Сознание услужливо подсунуло успокоительное: «Но почему, собственно, убийство? Ты видел труп?.. Может быть…»
Но он тут же оттолкнул от себя эти анестезирующие словечки. Необходимо немедленное действие!
Замешательство длилось каких-то несколько мгновений. Но за это время все переменилось в том месте, где только что стоял шатер. С полдюжины людей потерянно метались там, оглашая спящий луг душераздирающими воплями.
Из шатров начали выскакивать полуодетые воины с копьями наперевес, с обнаженными мечами в руках.
– Надо уносить ноги, – проговорил Овцын. – Сейчас тут такое начнется…
– Бежим к конюшне, – быстро сказал Торир. – Надо тех опередить.
И, не ожидая согласия, бросился в глубь леса.
В чаще было еще темно, и Виктор несколько раз с размаху растягивался на земле, зацепившись ногой за корень. Пока мчались напрямик через заросли, ветви исхлестали все его лицо. Выскочив на опушку позади брошенных строений, он провел рукой по щеке – ладонь окрасилась кровью. Догнавший его Василий тоже был весь исцарапан, рукава рубахи висели клочьями.
Бычья Шея значительно опередил их – он был уже у входа в конюшню и яростно махал рукой, подгоняя друзей.
Едва они вбежали под своды сарая, он заговорил срывающимся шепотом:
– Они обязательно побегут здесь – самый короткий путь. Надо напасть, узнать, что схватил тот малый…
– Да ведь их вдесятеро больше, – возразил Ильин.
– Огненная Рука один дюжины стоит.
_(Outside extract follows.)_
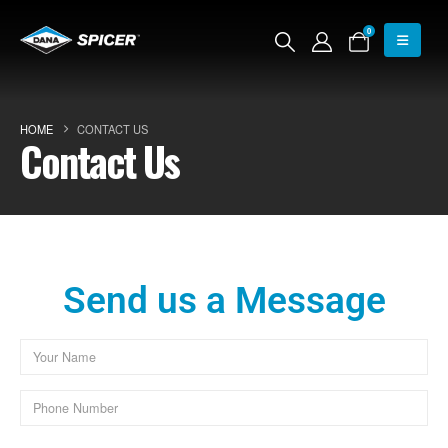
0
HOME
CONTACT US
Contact Us
Send us a Message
Да и я парень не промах…
Легкая обида промелькнула в душе Виктора – его возможности явно оценивались ниже. Но на выяснение истины времени не было – в лесу уже слышался треск сучьев.
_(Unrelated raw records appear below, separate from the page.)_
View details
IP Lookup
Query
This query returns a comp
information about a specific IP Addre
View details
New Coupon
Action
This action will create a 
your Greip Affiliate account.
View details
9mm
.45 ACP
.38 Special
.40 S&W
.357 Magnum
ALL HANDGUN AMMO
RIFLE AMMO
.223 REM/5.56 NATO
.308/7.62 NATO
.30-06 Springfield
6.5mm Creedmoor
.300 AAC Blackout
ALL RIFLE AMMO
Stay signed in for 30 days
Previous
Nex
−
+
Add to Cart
Сунувшись к щелям в стене, друзья увидели, как на опушку вылетела толпа викингов. Пробежав узкое пространство между лесом и конюшней, они ринулись под ее прикрытием к тому месту, где затаилась троица.
Торир неожиданно выпрямился и что есть силы ударил ногой по стене. Трухлявая плаха раскололась и вылетела наружу. В следующую секунду Бычья Шея выскочил в пролом и рванул меч из ножен.
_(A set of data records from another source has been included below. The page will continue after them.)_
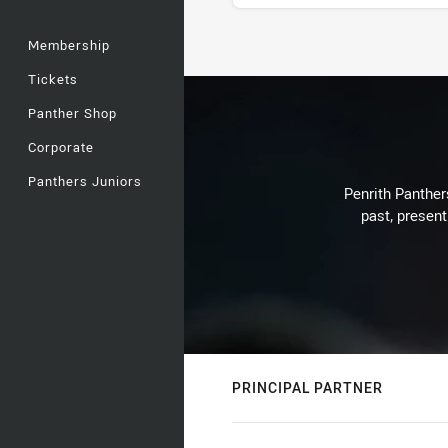
Membership
Stats
Tickets
Panther Shop
Corporate
Panthers Juniors
Penrith Panthers
past, present
PRINCIPAL PARTNER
Какой-то темный звериный инстинкт вытолкнул и Ильина. Не сознавая, что делает, он обнажил меч и в прыжке всадил его в грудь набегавшего на него викинга.
Толпа разом отхлынула. Ильин успел увидеть боковым зрением, что под ногами Торира корчится рыжебородый детина с огромной кровавой раной, идущей от шеи к ребрам. Рядом с ним валялась рука, сжимающая меч. А в стороне, закатившись в небольшую ямку, лежала человеческая голова с открытыми глазами.
– Это ты, Бычья Шея?! – крикнул по-норвежски один из викингов. – У меня нет времени удивляться, как ты здесь очутился. Но это весьма кстати – мне пригодятся те три марки, которые назначены за твою башку.
– Вы мастера рубить головы, особенно у спящих, – Торир быстро махнул мечом в сторону лежащего на траве кровавого трофея. – Но только я теперь не ближе к смерти, чем раньше, что бы ты там ни болтал, Жеребячий Лоб.
Затем Бычья Шея воткнул меч в землю, схватил себя обеими руками за ворот и рванул рубаху на две части. Отбросив обе половинки на землю, он издал нечеловеческий вопль, оскалил зубы и, подняв меч над головой, кинулся на сгрудившихся под стеной викингов.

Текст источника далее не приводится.